### [AIM OF THE EXERCISE]
Among the lines of data below, reproduce only those from the one with "металева чаша з чистою водою можуть" through the one with "допомагають побудувати кар'єру. Не", exactly as they stand, both ends included.

### [PROVIDED INFORMATION]
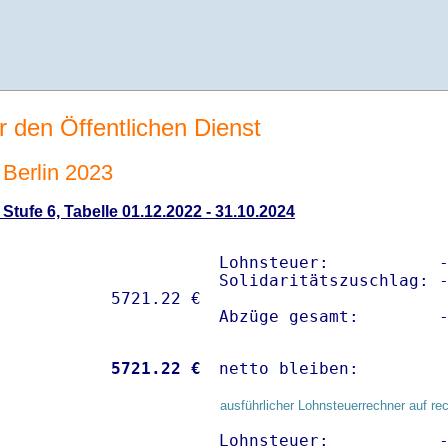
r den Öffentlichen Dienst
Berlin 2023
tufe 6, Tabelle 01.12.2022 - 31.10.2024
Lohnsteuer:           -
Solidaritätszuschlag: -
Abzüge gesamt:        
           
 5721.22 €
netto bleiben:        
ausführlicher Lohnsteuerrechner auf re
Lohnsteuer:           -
---
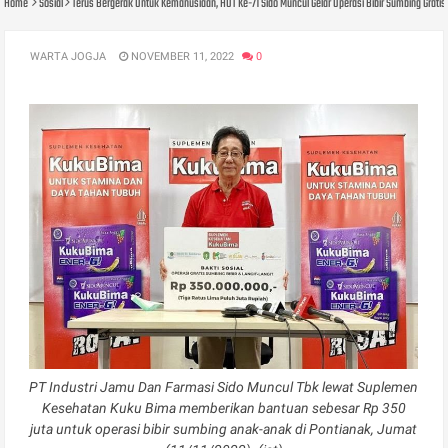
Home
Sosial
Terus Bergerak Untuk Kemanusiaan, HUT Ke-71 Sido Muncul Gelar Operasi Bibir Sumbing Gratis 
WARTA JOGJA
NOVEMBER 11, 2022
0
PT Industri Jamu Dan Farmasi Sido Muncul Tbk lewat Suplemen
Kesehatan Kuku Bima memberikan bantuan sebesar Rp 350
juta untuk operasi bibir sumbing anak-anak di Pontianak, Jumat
==
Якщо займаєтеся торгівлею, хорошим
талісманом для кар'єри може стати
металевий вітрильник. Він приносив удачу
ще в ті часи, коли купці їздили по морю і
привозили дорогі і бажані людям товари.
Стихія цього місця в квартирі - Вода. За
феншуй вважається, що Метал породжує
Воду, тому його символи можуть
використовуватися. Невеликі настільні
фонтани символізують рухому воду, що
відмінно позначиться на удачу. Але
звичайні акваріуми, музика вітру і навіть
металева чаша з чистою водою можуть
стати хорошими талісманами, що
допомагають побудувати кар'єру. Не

### [ANSWER TO THIS EXERCISE]
металева чаша з чистою водою можуть
стати хорошими талісманами, що
допомагають побудувати кар'єру. Не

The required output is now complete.